O presidente do Banco Central (BC), Gabriel Galípolo, afirmou nesta quarta-feira (9) que será necessário adotar uma série de medidas para conciliar a queda de juros com o controle da inflação no Brasil. Segundo ele, não existe uma "bala de prata" ou uma vitória rápida para resolver a situação.
Durante audiência na Comissão de Finanças e Tributação da Câmara dos Deputados, Galípolo destacou que o caminho para a solução difere do Plano Real, que apresentou resultados em seis meses, e agora exigirá progresso gradual.
"Para a gente conseguir isso, diferente do caso do Plano Real — que foi possível com uma medida que foi a moeda indexada — nesse caso me parece que a gente vai precisar de uma série de medidas. Não vai ter bala de prata, não vai ter uma vitória por ippon", afirmou.

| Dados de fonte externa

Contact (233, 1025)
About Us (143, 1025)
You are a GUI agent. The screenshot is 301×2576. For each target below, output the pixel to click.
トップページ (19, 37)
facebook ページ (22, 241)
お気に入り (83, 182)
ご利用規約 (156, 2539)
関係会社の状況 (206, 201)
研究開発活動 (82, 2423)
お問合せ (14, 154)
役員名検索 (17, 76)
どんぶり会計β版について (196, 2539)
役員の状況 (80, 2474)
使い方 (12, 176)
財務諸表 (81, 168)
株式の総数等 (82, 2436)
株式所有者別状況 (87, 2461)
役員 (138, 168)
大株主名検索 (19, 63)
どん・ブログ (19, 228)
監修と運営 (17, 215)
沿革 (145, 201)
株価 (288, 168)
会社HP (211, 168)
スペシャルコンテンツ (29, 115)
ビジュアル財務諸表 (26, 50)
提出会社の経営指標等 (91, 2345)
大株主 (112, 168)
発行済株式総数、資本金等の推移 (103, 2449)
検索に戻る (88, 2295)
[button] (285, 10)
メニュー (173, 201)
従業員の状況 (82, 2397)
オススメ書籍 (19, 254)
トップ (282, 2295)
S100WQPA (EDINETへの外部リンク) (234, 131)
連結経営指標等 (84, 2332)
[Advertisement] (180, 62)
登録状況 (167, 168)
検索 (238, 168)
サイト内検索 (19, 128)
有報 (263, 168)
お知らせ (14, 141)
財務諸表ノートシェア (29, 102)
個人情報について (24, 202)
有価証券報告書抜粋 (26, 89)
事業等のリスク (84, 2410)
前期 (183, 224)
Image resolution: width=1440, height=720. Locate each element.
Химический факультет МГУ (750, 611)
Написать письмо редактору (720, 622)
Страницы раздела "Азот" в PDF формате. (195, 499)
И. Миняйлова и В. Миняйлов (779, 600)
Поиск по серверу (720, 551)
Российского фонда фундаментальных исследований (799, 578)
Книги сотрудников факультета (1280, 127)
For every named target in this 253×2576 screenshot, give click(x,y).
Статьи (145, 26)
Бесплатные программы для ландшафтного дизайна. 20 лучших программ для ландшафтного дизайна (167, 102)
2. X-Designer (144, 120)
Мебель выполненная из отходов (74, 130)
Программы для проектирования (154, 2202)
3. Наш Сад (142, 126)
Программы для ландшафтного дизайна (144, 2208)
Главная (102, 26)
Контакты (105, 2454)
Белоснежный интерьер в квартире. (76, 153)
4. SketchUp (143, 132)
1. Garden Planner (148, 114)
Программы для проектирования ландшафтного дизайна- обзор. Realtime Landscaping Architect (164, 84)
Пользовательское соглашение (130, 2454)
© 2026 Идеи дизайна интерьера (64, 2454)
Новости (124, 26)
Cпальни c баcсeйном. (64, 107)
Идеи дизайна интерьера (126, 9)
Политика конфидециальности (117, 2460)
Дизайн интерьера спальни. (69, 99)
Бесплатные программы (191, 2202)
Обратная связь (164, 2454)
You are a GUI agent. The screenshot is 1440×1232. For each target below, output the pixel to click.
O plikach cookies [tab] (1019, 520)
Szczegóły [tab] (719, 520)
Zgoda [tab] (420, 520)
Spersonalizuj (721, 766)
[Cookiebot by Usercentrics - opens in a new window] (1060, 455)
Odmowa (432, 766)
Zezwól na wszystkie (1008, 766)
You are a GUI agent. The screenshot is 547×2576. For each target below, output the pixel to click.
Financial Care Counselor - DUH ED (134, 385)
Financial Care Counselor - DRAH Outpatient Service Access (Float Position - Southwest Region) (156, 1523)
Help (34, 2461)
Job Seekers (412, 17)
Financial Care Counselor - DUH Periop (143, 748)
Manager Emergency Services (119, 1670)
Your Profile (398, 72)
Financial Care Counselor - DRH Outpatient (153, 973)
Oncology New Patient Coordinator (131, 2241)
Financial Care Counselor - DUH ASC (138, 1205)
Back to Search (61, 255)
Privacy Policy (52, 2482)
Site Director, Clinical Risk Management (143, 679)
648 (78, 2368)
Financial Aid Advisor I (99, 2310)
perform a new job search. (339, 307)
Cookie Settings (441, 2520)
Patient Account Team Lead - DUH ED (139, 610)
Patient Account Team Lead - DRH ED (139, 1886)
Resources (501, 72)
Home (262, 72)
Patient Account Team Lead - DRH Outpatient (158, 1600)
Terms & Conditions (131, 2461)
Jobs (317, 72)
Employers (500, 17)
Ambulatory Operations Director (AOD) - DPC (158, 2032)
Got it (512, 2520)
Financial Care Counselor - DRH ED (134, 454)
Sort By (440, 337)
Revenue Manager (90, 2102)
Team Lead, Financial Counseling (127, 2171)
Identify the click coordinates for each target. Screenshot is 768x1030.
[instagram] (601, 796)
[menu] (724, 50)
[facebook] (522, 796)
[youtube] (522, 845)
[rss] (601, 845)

Manutenção da Selic em 15%
Na última reunião do Comitê de Política Monetária (Copom), em 18 de junho, o BC decidiu por unanimidade manter o ciclo de alta da taxa básica de juros, elevando a Selic para 15% ao ano. A decisão foi justificada pelas incertezas na economia dos Estados Unidos, exigindo cautela pelos emergentes, como o Brasil.
Previsões e impactos futuros
Após essa alta, o BC indicou na ata do Copom que interromperá o ciclo de alta nos próximos meses. O comunicado ressaltou ainda que é cedo para avaliar os impactos do conflito no Oriente Médio sobre o preço do petróleo e, consequentemente, sobre a economia nacional.
As próximas reuniões do Copom estão agendadas para 29 e 30 de julho.
Descumprimento da meta de inflação
Nesta terça-feira (8), Galípolo anunciou que enviará uma nova carta ao ministro da Fazenda, Fernando Haddad, comunicando o descumprimento da meta de inflação para o mês de junho. Esta será a segunda carta enviada sobre o tema.
A meta fixada é de 3%, com uma faixa de tolerância de 1,5 ponto percentual, ou seja, a inflação será considerada dentro da meta se variar entre 1,5% e 4,5%.
No período de 12 meses até maio, a inflação oficial acumulou 5,32%, excedendo o teto do sistema de metas. Para junho, a projeção do mercado é de IPCA de 0,27%, mantendo a inflação acima dos 5% acumulados em 12 meses.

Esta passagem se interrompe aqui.